The influence of fasudil on renal proximal tubular cell epithelial-mesenchymal transition induced by parathormone

Abstract

Background: Renal fibrosis is a common pathway through which a variety of chronic kidney diseases progress to end-stage renal disease. Epithelial-mesenchymal transition (EMT) of renal proximal tubular cells is one of the most important factors in renal fibrosis. This study investigates if fasudil could influence EMT of renal proximal tubular cells.

Methods: HK-2 cells in passage 3-4 were used for all experiments. The cells were divided into five groups and treated with different concentrations of PTH and then observe cellular morphological changes at 0, 24 and 48 h using an inverted microscope and investigate the expression of the epithelial cell marker E-cadherin and the renal fibroblast marker α-smooth muscle actin (α-SMA).

Results: PTH significantly induced EMT, fasudil-inhibited EMT induced by PTH to different degrees, and the inhibitory effect of fasudil was most pronounced at 20 μmol/L.

Conclusion: Monitoring PTH levels, early prevention and control of hyperparathyroidism and reducing the concentration of PTH are important means to improve prognosis and delay the progression of chronic kidney disease. Fasudil can restrain EMT induced by PTH; this conclusion provides experimental data for the application of fasudil in the clinical prevention and treatment of renal fibrosis.

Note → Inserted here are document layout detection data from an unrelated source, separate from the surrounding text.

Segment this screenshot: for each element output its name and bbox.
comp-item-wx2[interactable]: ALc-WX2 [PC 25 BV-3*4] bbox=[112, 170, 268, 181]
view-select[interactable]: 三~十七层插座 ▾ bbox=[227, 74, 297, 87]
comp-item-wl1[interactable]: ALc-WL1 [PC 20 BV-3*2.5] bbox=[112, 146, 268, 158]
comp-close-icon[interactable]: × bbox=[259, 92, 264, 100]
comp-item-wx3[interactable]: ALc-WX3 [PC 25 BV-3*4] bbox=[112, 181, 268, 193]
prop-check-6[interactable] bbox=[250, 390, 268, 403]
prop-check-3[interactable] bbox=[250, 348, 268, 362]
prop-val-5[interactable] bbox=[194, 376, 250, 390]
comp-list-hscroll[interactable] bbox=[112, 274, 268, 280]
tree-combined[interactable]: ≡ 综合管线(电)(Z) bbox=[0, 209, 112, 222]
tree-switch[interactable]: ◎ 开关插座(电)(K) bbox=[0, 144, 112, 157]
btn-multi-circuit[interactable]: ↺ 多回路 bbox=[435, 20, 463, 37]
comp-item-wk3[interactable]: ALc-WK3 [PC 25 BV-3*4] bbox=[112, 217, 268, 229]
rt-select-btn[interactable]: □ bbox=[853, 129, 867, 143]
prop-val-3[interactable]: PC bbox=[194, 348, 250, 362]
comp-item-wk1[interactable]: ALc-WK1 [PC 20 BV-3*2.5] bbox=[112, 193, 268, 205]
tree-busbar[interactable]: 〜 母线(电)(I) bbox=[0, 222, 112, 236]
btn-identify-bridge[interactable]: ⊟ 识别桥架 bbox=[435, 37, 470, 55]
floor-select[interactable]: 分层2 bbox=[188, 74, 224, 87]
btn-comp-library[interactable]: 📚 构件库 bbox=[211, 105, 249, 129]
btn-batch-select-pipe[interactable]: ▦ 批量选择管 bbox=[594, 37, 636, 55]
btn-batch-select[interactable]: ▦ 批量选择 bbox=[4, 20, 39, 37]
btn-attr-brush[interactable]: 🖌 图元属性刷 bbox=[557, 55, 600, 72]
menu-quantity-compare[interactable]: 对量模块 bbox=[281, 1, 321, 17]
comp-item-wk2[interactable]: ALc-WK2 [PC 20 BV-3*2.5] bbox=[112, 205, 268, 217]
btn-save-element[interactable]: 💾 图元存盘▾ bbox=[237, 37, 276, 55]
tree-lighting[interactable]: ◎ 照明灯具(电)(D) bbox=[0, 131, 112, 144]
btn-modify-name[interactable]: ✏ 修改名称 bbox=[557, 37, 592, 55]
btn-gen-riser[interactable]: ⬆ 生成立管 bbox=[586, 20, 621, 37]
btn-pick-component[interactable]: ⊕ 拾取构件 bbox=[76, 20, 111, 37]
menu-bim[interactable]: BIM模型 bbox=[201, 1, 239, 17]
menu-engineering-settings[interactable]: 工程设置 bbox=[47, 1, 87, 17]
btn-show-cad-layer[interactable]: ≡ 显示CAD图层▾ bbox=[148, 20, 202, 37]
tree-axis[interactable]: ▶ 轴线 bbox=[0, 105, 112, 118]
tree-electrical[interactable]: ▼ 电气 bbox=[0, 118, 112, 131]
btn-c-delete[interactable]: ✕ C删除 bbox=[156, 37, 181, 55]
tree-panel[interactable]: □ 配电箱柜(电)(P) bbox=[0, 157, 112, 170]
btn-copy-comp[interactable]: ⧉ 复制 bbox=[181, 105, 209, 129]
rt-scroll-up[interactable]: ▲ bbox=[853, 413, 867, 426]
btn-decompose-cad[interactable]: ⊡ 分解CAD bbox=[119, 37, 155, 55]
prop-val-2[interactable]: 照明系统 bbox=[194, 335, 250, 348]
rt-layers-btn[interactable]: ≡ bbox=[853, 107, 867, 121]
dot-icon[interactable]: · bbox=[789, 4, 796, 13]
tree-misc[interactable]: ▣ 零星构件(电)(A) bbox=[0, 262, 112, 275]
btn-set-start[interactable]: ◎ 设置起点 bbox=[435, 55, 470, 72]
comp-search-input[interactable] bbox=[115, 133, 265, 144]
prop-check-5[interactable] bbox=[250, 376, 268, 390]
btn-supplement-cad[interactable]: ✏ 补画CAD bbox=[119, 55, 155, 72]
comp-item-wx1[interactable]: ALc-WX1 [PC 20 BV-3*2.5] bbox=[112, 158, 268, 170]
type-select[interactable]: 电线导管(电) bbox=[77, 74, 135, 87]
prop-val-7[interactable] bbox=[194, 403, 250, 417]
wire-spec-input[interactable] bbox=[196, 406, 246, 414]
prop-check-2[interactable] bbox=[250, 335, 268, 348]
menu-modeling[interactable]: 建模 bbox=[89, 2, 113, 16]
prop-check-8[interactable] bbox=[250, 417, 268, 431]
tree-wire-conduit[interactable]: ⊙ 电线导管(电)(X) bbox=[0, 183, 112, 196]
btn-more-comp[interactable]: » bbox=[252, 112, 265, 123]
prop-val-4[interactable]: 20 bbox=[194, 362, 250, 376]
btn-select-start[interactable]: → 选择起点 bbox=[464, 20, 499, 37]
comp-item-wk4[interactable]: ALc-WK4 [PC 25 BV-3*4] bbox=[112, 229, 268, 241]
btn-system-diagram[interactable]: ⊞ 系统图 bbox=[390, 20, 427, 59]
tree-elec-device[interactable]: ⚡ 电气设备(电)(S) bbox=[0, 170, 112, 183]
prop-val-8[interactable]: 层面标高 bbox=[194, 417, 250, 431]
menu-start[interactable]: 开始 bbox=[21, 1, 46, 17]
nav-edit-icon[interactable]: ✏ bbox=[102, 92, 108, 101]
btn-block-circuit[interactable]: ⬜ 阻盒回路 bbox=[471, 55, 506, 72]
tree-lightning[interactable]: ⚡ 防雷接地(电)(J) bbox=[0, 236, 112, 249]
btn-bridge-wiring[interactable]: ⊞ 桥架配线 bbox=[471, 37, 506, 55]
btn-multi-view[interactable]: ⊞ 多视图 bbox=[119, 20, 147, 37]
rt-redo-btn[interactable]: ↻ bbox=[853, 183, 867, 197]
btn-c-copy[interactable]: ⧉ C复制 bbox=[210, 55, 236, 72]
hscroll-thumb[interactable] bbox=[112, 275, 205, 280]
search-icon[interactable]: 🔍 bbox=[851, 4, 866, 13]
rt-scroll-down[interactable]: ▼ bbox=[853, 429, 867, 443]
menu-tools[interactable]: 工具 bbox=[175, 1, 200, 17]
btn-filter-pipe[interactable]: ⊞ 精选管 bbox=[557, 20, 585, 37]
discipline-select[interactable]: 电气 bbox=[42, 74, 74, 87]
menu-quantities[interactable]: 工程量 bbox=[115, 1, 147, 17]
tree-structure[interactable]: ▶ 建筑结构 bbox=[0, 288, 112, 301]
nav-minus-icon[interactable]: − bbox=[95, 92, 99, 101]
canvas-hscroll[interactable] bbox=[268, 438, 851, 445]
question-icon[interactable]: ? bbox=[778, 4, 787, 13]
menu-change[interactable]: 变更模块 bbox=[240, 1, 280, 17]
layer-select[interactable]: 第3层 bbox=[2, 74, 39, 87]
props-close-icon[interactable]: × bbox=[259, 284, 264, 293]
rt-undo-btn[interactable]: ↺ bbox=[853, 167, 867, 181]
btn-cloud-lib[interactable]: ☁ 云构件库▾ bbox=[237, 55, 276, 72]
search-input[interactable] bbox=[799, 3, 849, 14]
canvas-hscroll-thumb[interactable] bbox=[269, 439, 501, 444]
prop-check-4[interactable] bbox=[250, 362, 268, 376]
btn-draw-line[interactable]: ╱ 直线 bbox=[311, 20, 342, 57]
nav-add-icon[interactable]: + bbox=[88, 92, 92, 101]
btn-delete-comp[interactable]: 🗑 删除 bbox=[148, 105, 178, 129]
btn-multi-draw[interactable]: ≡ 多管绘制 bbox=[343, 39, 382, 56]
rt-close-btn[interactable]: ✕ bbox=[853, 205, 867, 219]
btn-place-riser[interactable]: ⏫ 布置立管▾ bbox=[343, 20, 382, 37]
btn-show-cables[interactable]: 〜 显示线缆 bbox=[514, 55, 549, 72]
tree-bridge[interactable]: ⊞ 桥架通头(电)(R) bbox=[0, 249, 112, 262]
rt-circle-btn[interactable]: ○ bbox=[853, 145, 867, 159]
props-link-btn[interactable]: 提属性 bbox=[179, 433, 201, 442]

Keywords: Renal proximal tubular epithelial cells (HK-2); epithelial–mesenchymal transition (EMT); fasudil; parathormone; renal fibrosis.

Figure 1.

The impact of fasudil on cell morphology. HK-2 cells were treated with 0, 10, 20 and 30 ng/mL Fasudil in the presence of 10⁻¹⁰ mol/L PTH for 48 h. Cells were observed with an inverted microscope at 100× magnification.

Figure 2.

Effect of fasudil on HK-2 cells. (A) HK-2 cells were cultured in each group as discussed in the Methods section. RT-PCR was performed and the expression of E-cadherin and α-SMA was normalized to actin. Results are from three independent experiments performed in triplicate and are displayed as the relative expression normalized to the control samples. Values are the means with S.E.M. shown by vertical bars. *p < .05. (B) Densitometric analysis for western blots. Values are the means from triplicate determinations with the S.E.M. shown by vertical bars. *p < .05. (C) Western blot for E-cadherin and α-SMA using HK-2 cells treated as aforementioned. (D) The number of positive-stained cells by immunofluorescence is shown by vertical bars. *, ** and #p < .05.

Figure 3.

Effect of fasudil on cell immunofluorescence. Immunofluorescence staining of HK-2 cells captured by inverted fluorescence microscope at 100× magnification. The number of cells from 10 random fields for each group was calculated. Data are presented as the mean ± S.E.M. *p < .05 versus control. Red: E-cadherin expression; Green: α-SMA expression; Blue: nuclei (DAPI). Cells coexpressing α-SMA and E-cadherin are yellow. Results are from three experiments performed in triplicate.